MSIL - 1. First steps

In my first blog on this process I want to start simple, creating a basic calculator class that can Add and Subtract, using Reflection.Emit to give a basic introduction IL and some of the operations that I have encountered. In the subsequent blogs I will then build on this knowledge until I can achieve a specific goal of dynamically generating WCF clients at runtime. All of the source code for this blog can be found at here.

What does IL look like?

Not knowing IL I decided that the first thing to do was to write the class in C# properly, compile it then use ILDASM to take a look at the resulting IL.

public class Calculator
{
   public int Add(int a, int b) { return a + b; }
   public int Subtract(int a, int b) { return a - b; }
}

Just looking a the Add method for now:


.method public hidebysig instance int32  Add(int32 a,
                     int32 b) cil managed
{
  // Code size       9 (0x9)
  .maxstack  2
  .locals init ([0] int32 CS$1$0000)
  IL_0000:  nop
  IL_0001:  ldarg.1
  IL_0002:  ldarg.2
  IL_0003:  add
  IL_0004:  stloc.0
  IL_0005:  br.s       IL_0007
  IL_0007:  ldloc.0
  IL_0008:  ret
} // end of method TestCalculator::Add

What does this all mean?

.maxstack 2 tells the runtime to expect a maximum of 2 items on the stack during the execution of this method.
.locals init ([0] int32 CS$1$0000) creates a new local variable of type Int32 that will hold the result of the sum.
IL_0000: nop is an empty operation that does not have any affect on the system.
IL_0001: ldarg.1 pushes argument 1 onto the stack - note that argument 0 for an instance method is the this parameter.
IL_0002: ldarg.2 pushes argument 2 onto the stack.
IL_0003: add pops the two integers on the stack and adds them together, putting the result onto the stack.
IL_0004: stloc.0 pops the item on the stack and stores it into the local variable at location 0 (defined above).
IL_0005: br.s IL_0007 transfers execution to the specified location.

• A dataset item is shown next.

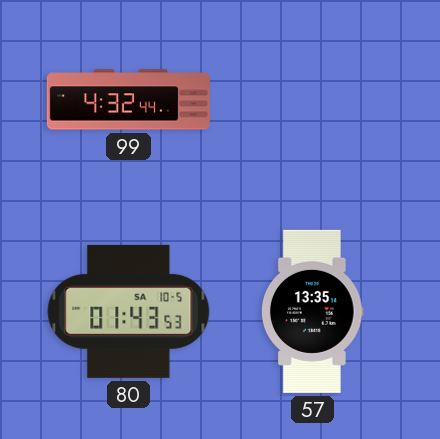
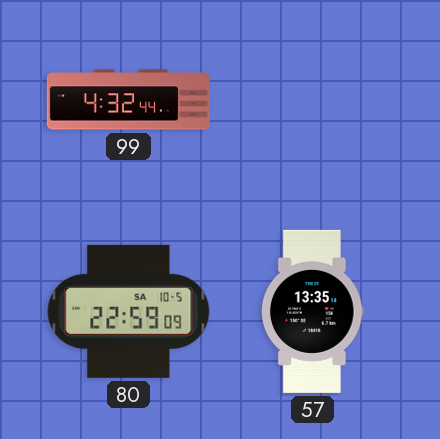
80: 01:43 -> 22:59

In my opinion it is almost redundant in this case as execution is being transferred to the next statement.
IL_0007: ldloc.0 loads the value from the local variable and pushes it onto the stack
IL_0008: ret returns the value on the stack back to the caller

Generating this at runtime...

I am now ready to begin auto-generating the above IL and I will be using the following basic pattern:

Create a dynamic assembly to hold the new types
Create the TypeBuilder to generate the type
Create each required method using a MethodBuilder
Create the actual type

1. Creating the dynamic assembly

Before starting to generate types I have to first create an assembly and module in which to hold them:

var assemblyName = new AssemblyName {Name = "Calculator"};
var assemblyBuilder = Thread.GetDomain().DefineDynamicAssembly(assemblyName,
                            AssemblyBuilderAccess.RunAndSave);
var modBuild = assemblyBuilder.DefineDynamicModule("CalculatorModule",
                    string.Format("{0}.dll", assemblyName.Name)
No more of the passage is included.